Recuerdo cuando comencé a insertarme en el mundo de Couchsurfing y de viajes hace dieciséis años, que muchos colegas juraban que había perdido la mente o que era demasiado aventurera y arriesgada. Ignoro si esta actitud es un reflejo de la inestabilidad y poca seguridad que se vive en la Isla, o si es el resultado de la falta de exposición de estas personas. De todos modos, considero que si siempre nos preocupamos por el posible daño o peligro que podríamos incursionar en la vida, desde luego nos limitamos a un mundo de posibilidades y experiencias.

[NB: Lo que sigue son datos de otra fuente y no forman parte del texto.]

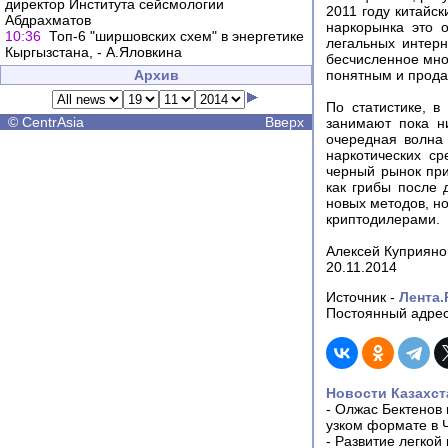
директор Института сейсмологии
2011 году китайс
Абдрахматов
наркорынка это 
10:36
Топ-6 "ширшовских схем" в энергетике
легальных интерн
Кыргызстана, - А.Яловкина
бесчисленное мно
Архив
понятным и прода
По статистике, 
©
CentrAsia
Вверх
занимают пока н
очередная волна
наркотических ср
черный рынок при
как грибы после 
новых методов, но
криптодилерами.
Алексей Куприяно
20.11.2014
Источник -
Лента.
Постоянный адрес
Новости Казахст
-
Олжас Бектенов 
узком формате в 
-
Развитие легкой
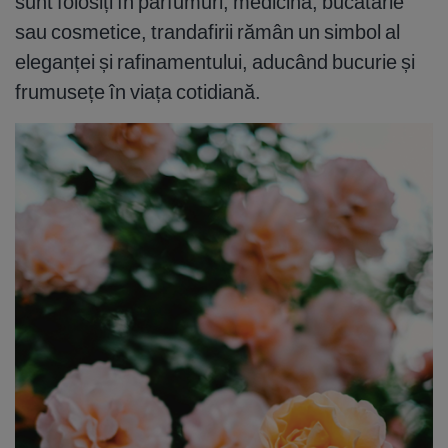
sunt folosiți în parfumuri, medicină, bucătărie
sau cosmetice, trandafirii rămân un simbol al
eleganței și rafinamentului, aducând bucurie și
frumusețe în viața cotidiană.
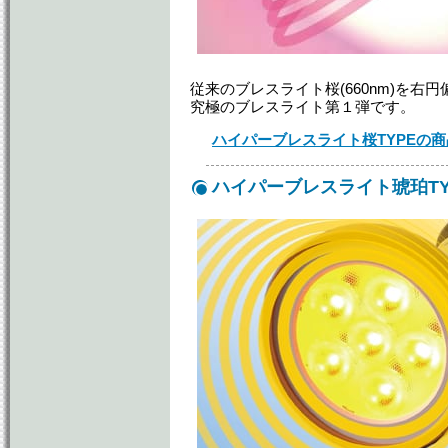
従来のブレスライト桜(660nm)を右
究極のブレスライト第１弾です。
ハイパーブレスライト桜TYPEの
ハイパーブレスライト琥珀TY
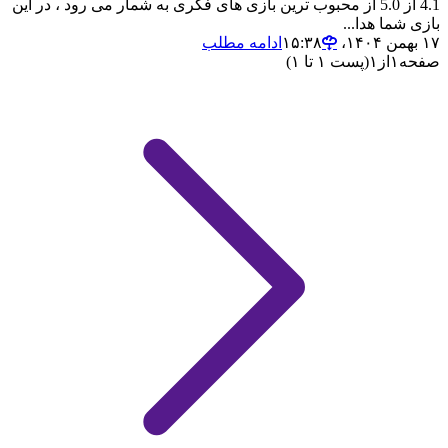
4.1 از 5.0 از محبوب ترین بازی های فکری به شمار می رود ، در این
بازی شما هدا...
۱۷ بهمن ۱۴۰۴،‏ ۱۵:۳۸
ادامه مطلب
صفحه
۱
از
۱
(پست ۱ تا ۱)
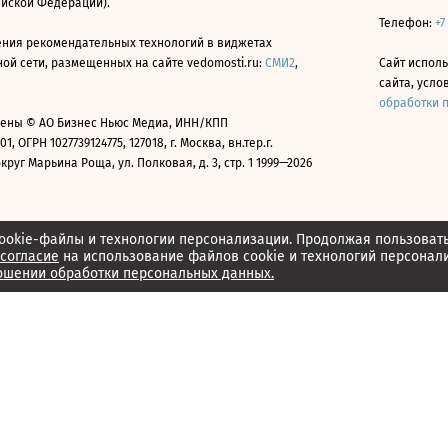
ийской Федерации).
Телефон:
+7
ния рекомендательных технологий в виджетах
й сети, размещенных на сайте vedomosti.ru:
СМИ2
,
Сайт испол
сайта, усл
обработки 
ены © АО Бизнес Ньюс Медиа, ИНН/КПП
01, ОГРН 1027739124775, 127018, г. Москва, вн.тер.г.
уг Марьина Роща, ул. Полковая, д. 3, стр. 1 1999—2026
ookie-файлы и технологии персонализации. Продолжая пользоват
согласие
на использование файлов cookie и технологий персонал
ошении обработки персональных данных.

No podría imaginarme nunca viajar de otro modo. Los tours organizados nos adentran a un mundo irreal, una burbuja donde todo es seguro y poco es auténtico. Se va siempre de prisa, el tiempo está fríamente calculado y el contacto local es nulo- aparte de un guía que habla la lengua materna de uno. Comprendo que las personas mayores no podrían viajar de otro modo, o los discapacitados- pero en el caso de los jóvenes sanos, no me hace sentido.

Viajar solo y con presupuesto limitado es el mejor regalo que cualquier joven puede hacerse. Es asequible en términos de costo, te permite ser solidario -con otros y con uno mismo- y es la mejor manera de crecer, observar, encarnar otras realidades y también aumentar la consciencia, la tolerancia y el entendimiento con los otros. Como decía Kapuściński- un viajero empedernido- “a través de ‘los otros’, me conozco mejor a mí mismo”.

Hay que tener babilla, de eso no hay duda. Y es precisamente esa babilla la que te hace consciente de la enorme vulnerabilidad a la que te sometes cuando viajas solo por el mundo. Si a eso le añades una gran barrera lingüística y cultural-como es el caso de China-, pues el auto-crecimiento va en aumento. Cuando estás solo y nada te es familiar, las alegrías son cuarenta veces más eufóricas y las frustraciones, la soledad y la tristeza- también. Cada emoción se exalta y no es hasta que te sientas a digerir cada momento, que te das cuenta de lo enriquecedor que es encarnar este tipo de experiencias.

Algunos me han dicho que “tengo suerte” o mucho dinero para darme este tipo de “lujo”, cuando en realidad ni de lujo ni de suerte se trata esto- sino de un modo de vida, de establecer otro tipo de prioridad.

Sin babilla es difícil obtener semejante grado de humanización como resultado de estos viajes y experiencias. La babilla te permite aceptar la debilidad de la condición humana.

Saber que si te montas en un tren y al cabo de treinta minutos te das cuenta de que vas en dirección opuesta y no sabes donde estás, poco puedes hacer por no poder comunicarte. La babilla te ayuda aceptar que a veces pasarás hambre, frío o soledad por ser el otro entre tantos otros- y que está bien, por que al cabo del día, encontrarás una salida, un ángel que te ayude y que la recompensa personal no tendrá precio.

Gracias a esa babilla soy quien soy, he recogido el bagaje cultural que cargo y no lo cambiaría por nada en el mundo.